Además, es de importancia recalcar
que, para salvaguardar los intereses de terceros, la Administración será
solidariamente responsable con su servidor ante ellos por los daños que éste
cause en las condiciones señaladas por la Ley General de al Administración
Pública (artículo 201), pudiendo recobrar plenariamente lo pagado por ella para
reparar los daños causados por dolo o culpa grave del servidor, tomando en
cuenta la participación suya en la producción de ese daño si la hubiese
(artículo 203).
En similar sentido, el servidor
público será responsable ante la Administración por todos los daños que cause a
ésta por dolo o culpa grave, aunque no se haya producido un daño a tercero. La
acción de recuperación será ejecutiva y el título será la certificación sobre
el monto del daño expedida por el jerarca del ente respectivo (artículo 210
ibíd).
Toda esta normativa se inscribe
dentro del principio básico de que la Administración es responsable de los
daños que cause por motivo de su actividad (funcionamiento legítimo o
ilegítimo, normal o anormal), consagrado en el artículo 190 de la Ley General
de la Administración Pública, y derivado del artículo 9º constitucional.

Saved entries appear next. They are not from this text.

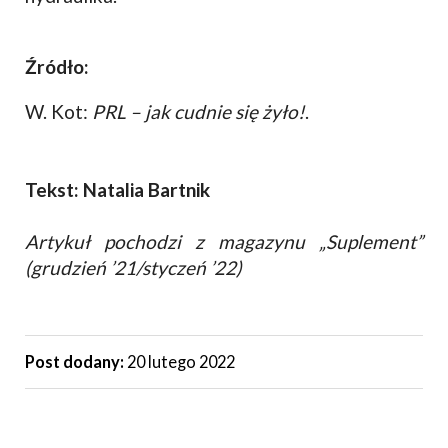
Źródło:
W. Kot:
PRL – jak cudnie się żyło!
.
Tekst: Natalia Bartnik
Artykuł pochodzi z magazynu „Suplement”
(grudzień ’21/styczeń ’22)
Post dodany:
20 lutego 2022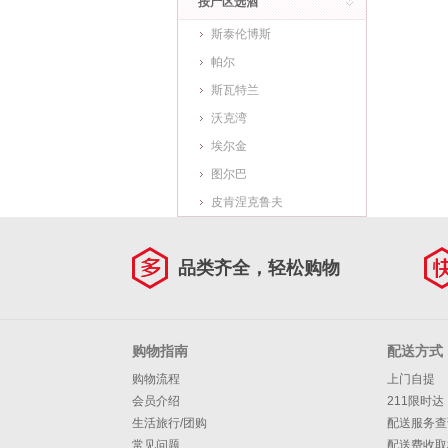
按产区选酒
斯泰伦博斯
帕尔
斯瓦特兰
沃克湾
埃尔金
图尔巴
皮肯涅克鲁夫
品类齐全，轻松购物
购物指南
配送方式
购物流程
上门自提
会员介绍
211限时达
生活旅行/团购
配送服务查
常见问题
配送费收取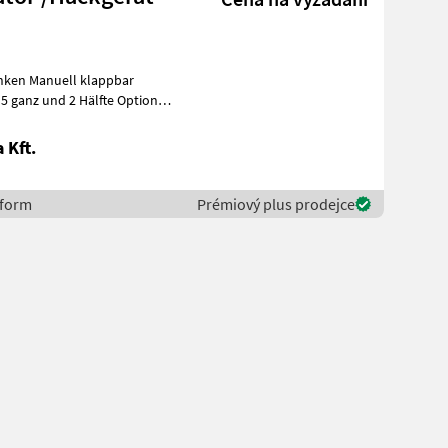
inken Manuell klappbar
und 2 Hälfte Optionen:
 Kft.
sform
Prémiový plus prodejce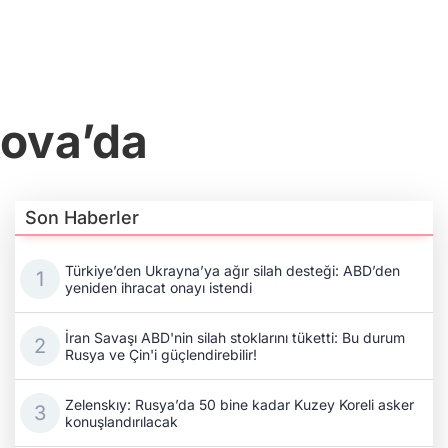
kova’da
Son Haberler
Türkiye’den Ukrayna’ya ağır silah desteği: ABD’den
yeniden ihracat onayı istendi
İran Savaşı ABD'nin silah stoklarını tüketti: Bu durum
Rusya ve Çin'i güçlendirebilir!
Zelenskıy: Rusya’da 50 bine kadar Kuzey Koreli asker
konuşlandırılacak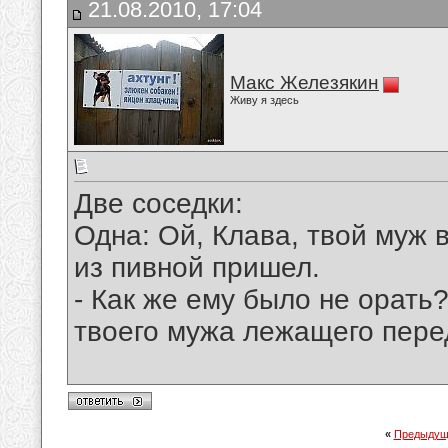
21.08.2010, 17:04
Макс Железякин
Живу я здесь
Две соседки:
Одна: Ой, Клава, твой муж в
из пивной пришел.
- Как же ему было не орать?
твоего мужа лежащего пере
«
Предыдущ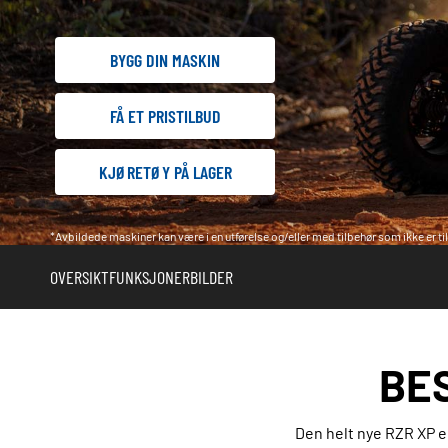
BYGG DIN MASKIN
FÅ ET PRISTILBUD
KJØRETØY PÅ LAGER
*Avbildede maskiner kan være i en utførelse og/eller med tilbehør som ikke er til
OVERSIKT
FUNKSJONER
BILDER
BES
Den helt nye RZR XP e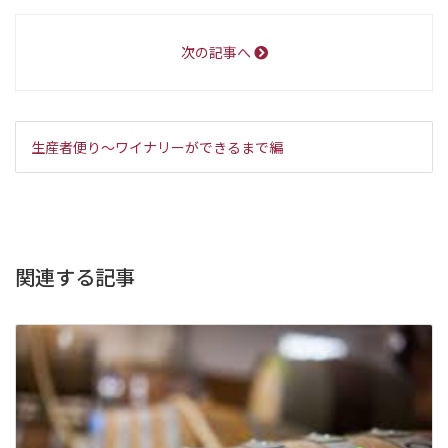
次の記事へ
生産者便り～ワイナリーができるまで編
関連する記事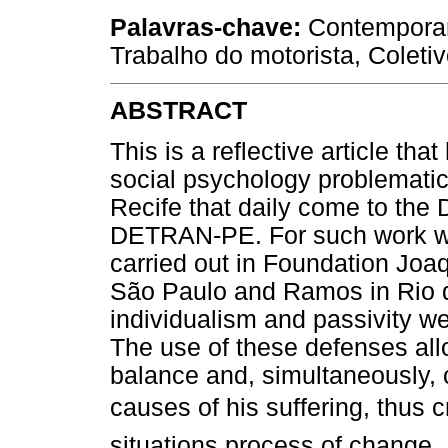
Palavras-chave:
Contemporane
Trabalho do motorista, Coleti
ABSTRACT
This is a reflective article tha
social psychology problematic 
Recife that daily come to the
DETRAN-PE. For such work we
carried out in Foundation Joa
São Paulo and Ramos in Rio de
individualism and passivity we
The use of these defenses all
balance and, simultaneously, c
causes of his suffering, thus 
situations process of change.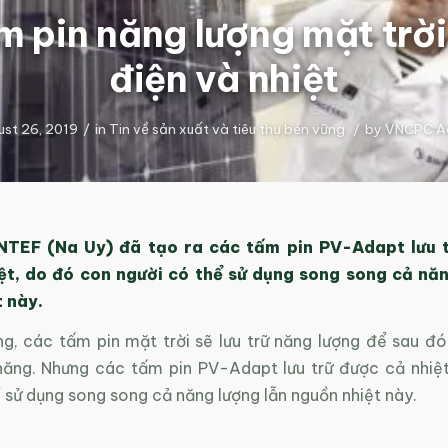
m pin năng lượng mặt trời 
điện và nhiệt
st 26, 2019
/
in
Tin về sản xuất và tiêu thụ bền vững
/
by
VNCPC A
NTEF (Na Uy) đã tạo ra các tấm pin PV-Adapt lưu 
iệt, do đó con người có thể sử dụng song song cả năn
 này.
g, các tấm pin mặt trời sẽ lưu trữ năng lượng để sau đ
năng. Nhưng các tấm pin PV-Adapt lưu trữ được cả nhiệ
 sử dụng song song cả năng lượng lẫn nguồn nhiệt này.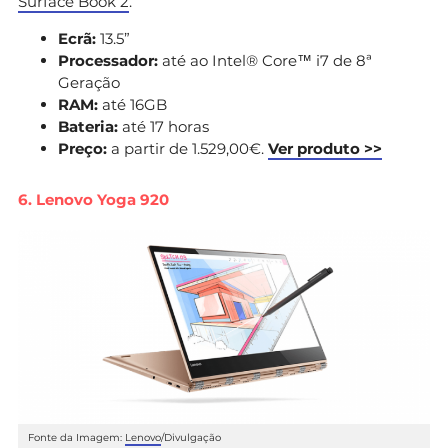
Surface Book 2
.
Ecrã:
13.5”
Processador:
até ao Intel® Core™ i7 de 8ª
Geração
RAM:
até 16GB
Bateria:
até 17 horas
Preço:
a partir de 1.529,00€.
Ver produto >>
6. Lenovo Yoga 920
Fonte da Imagem:
Lenovo
/Divulgação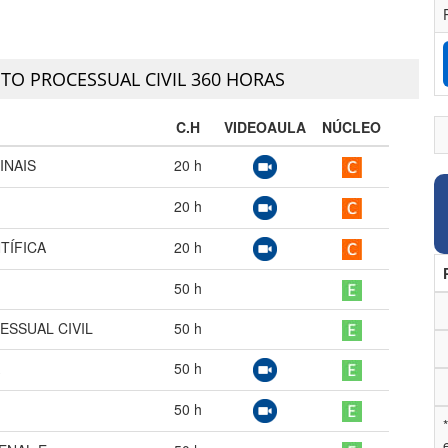
ITO PROCESSUAL CIVIL 360 HORAS
C.H
VIDEOAULA
NÚCLEO
INAIS
20
h
20
h
TÍFICA
20
h
50
h
ESSUAL CIVIL
50
h
50
h
50
h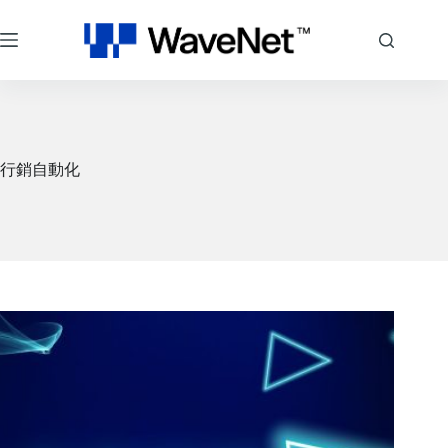
跳
至
主
要
內
容
行銷自動化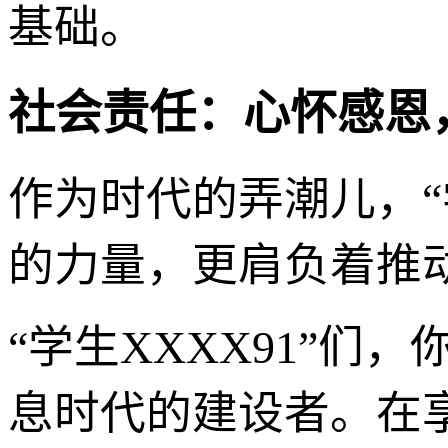
基础。
社会责任：心怀感恩
作为时代的弄潮儿，“
的力量，更肩负着推
“学生XXXX91”
息时代的建设者。在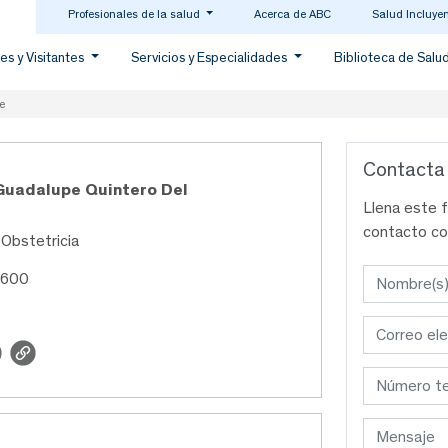
Profesionales de la salud
Acerca de ABC
Salud Incluye
es y Visitantes
Servicios y Especialidades
Biblioteca de Salu
e
Contacta
Guadalupe Quintero Del
Llena este 
contacto co
 Obstetricia
7600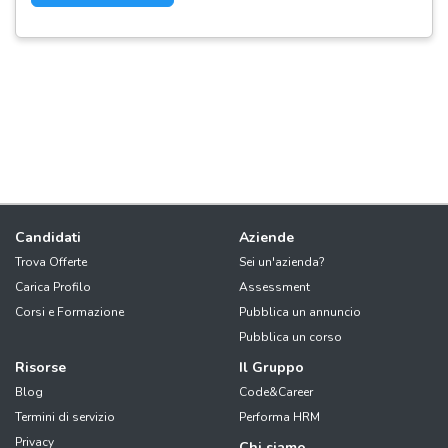
Candidati
Aziende
Trova Offerte
Sei un'azienda?
Carica Profilo
Assessment
Corsi e Formazione
Pubblica un annuncio
Pubblica un corso
Risorse
Il Gruppo
Blog
Code&Career
Termini di servizio
Performa HRM
Privacy
Chi siamo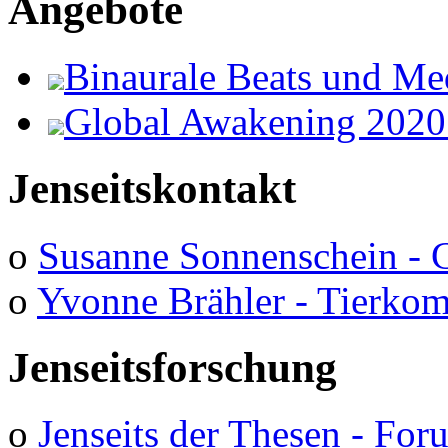
Angebote
Binaurale Beats und Me
Global Awakening 2020
Jenseitskontakt
o
Susanne Sonnenschein - 
o
Yvonne Brähler - Tierko
Jenseitsforschung
o
Jenseits der Thesen - Fo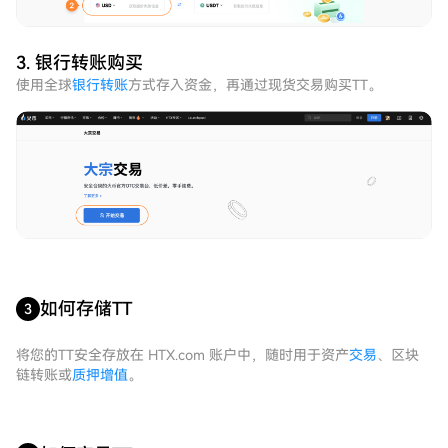
3. 银行转账购买
使用全球
银行转账
方式存入资金，再通过现货交易购买TT。
如何存储TT
3
将您的TT安全存放在 HTX.com 账户中，随时用于资产
交易
、区块
链转账或
质押增值
。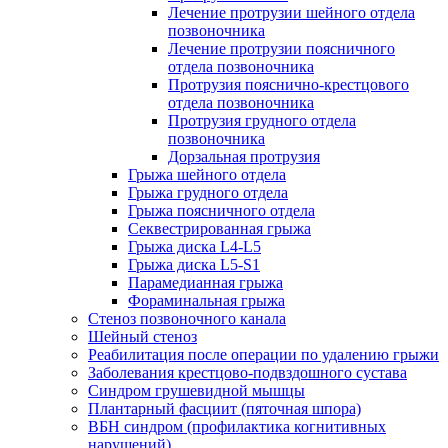
Лечение протрузии шейного отдела
позвоночника
Лечение протрузии поясничного
отдела позвоночника
Протрузия пояснично-крестцового
отдела позвоночника
Протрузия грудного отдела
позвоночника
Дорзальная протрузия
Грыжа шейного отдела
Грыжа грудного отдела
Грыжа поясничного отдела
Секвестрированная грыжа
Грыжа диска L4-L5
Грыжа диска L5-S1
Парамедианная грыжа
Фораминальная грыжа
Стеноз позвоночного канала
Шейный стеноз
Реабилитация после операции по удалению грыжи
Заболевания крест­цово-подвздошного сустава
Синдром грушевидной мышцы
Плантарный фасциит (пяточная шпора)
ВБН синдром (профи­лактика когнитивных
нарушений)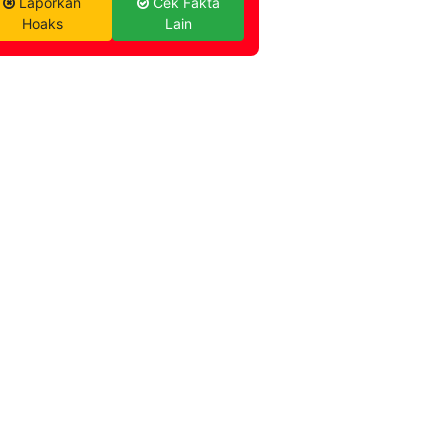
Laporkan
Cek Fakta
Hoaks
Lain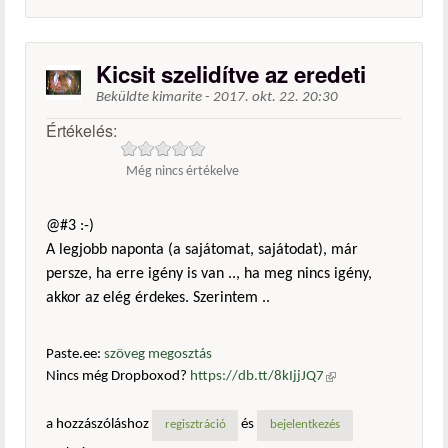
Kicsit szelidítve az eredeti
Beküldte
kimarite
-
2017. okt. 22. 20:30
Értékelés:
Még nincs értékelve
@#3 :-)
A legjobb naponta (a sajátomat, sajátodat), már
persze, ha erre igény is van .., ha meg nincs igény,
akkor az elég érdekes. Szerintem ..
Paste.ee:
szöveg megosztás
Nincs még Dropboxod?
https://db.tt/8kIjjJQ7
(külső
hivatkozás)
a hozzászóláshoz
és
regisztráció
bejelentkezés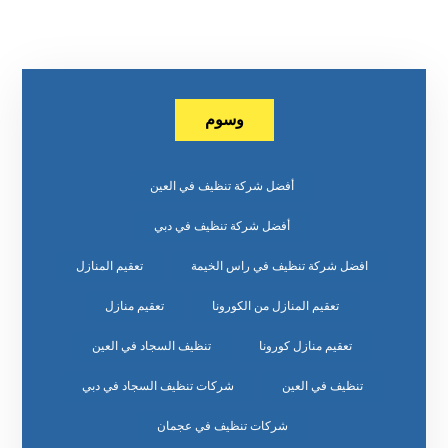
وسوم
أفضل شركة تنظيف في العين
أفضل شركة تنظيف في دبي
افضل شركة تنظيف في راس الخيمة
تعقيم المنازل
تعقيم المنازل من الكورونا
تعقيم منازل
تعقيم منازل كورونا
تنظيف السجاد في العين
تنظيف في العين
شركات تنظيف السجاد في دبي
شركات تنظيف في عجمان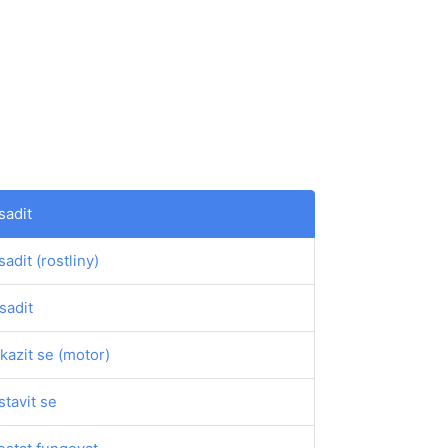
sadit
sadit (rostliny)
sadit
kazit se (motor)
stavit se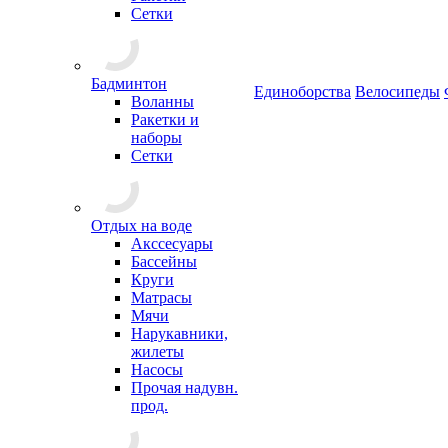
Сетки
Бадминтон
Единоборства
Велосипеды
Воланны
Ракетки и
наборы
Сетки
Отдых на воде
Акссесуары
Бассейны
Круги
Матрасы
Мячи
Нарукавники,
жилеты
Насосы
Прочая надувн.
прод.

De lo que se trata, en suma, es de
que cualquier daño sea reparado, y que el funcionario público no quede impune y
sea responsable por los daños que cause ilegítimamente, ya sea a terceros o a
la propia Administración.
En resumen, les acarrea
responsabilidad administrativa, civil y penal a los miembros de las Juntas
Directivas de los Centros Agrícolas Cantonales que tomen acuerdos ilegales en
general, y entre ellos, por supuesto, a los que sirvan de base para la firma de
documentos, salvo que hicieren constar en el acta su voto contrario al acuerdo
adoptado y los motivos que lo justifiquen.
De usted, atentamente,
Lic. Víctor F. Bulgarelli
Céspedes
PROCURADOR ADJUNTO
VBC/
C-176-96
JUNTA DIRECTIVA DE LOS
CENTROS AGRÍCOLAS CANTONALES. RESPONSABILIDAD DEL SERVIDOR
PÚBLICO
Mediante oficio de
20-05-96, recibido en este Despacho el 23-05-96, el señor Guido Cisneros
Pérez Administrador del Centro Agrícola Cantonal de Limón,
solicita criterio sobre la responsabilidad de la Junta Directiva de dichos
centros por la firma de documentos legales (letras de cambio-convenios).
Mediante oficio C-176-96
de 23-10-96, el Lic. Víctor Bulgarelli Céspedes, Procurador
Adjunto concluye. 1.- Entre sus actos está la de emprender actividades
económicas y financieras para mejorar las obras y servicios de
desarrollo comunal, así como gestionar con entes nacionales e
internacionales financiamiento para cumplir los fines dados por la ley o su reglamento.
2.- La Junta Directiva debe limitar sus decisiones y actuaciones al principio
de legalidad administrativa, dado por los artículos 13 y 16 de su
reglamento de creación, así la extralimitación apareja a
responsabilidad personal, prolongándose al campo penal y disciplinario.
3.- El Presidente del Centro Agrícola Cantonal es el representante
judicial y extrajudicial con facultades de apoderado generalísimo, le es
normal firmar documentos legales (letras de cambio, convenios, etc.). 4.- Cabe
responsabilidad de la Junta Directiva si los actos negociales derivan de
acuerdos ilegítimos, pero si son actos unilaterales del representante
legal sin apoyo de la Junta Directiva, la responsabilidad no recae en los
demás miembros, salvo por falta de vigilancia. 5.- La
administración es solidariamente responsable con su servidor por
daños que cause, pudiendo recobrar si estos se efectuaron con dolo o
culpa grave, causen o no perjuicios a terceros.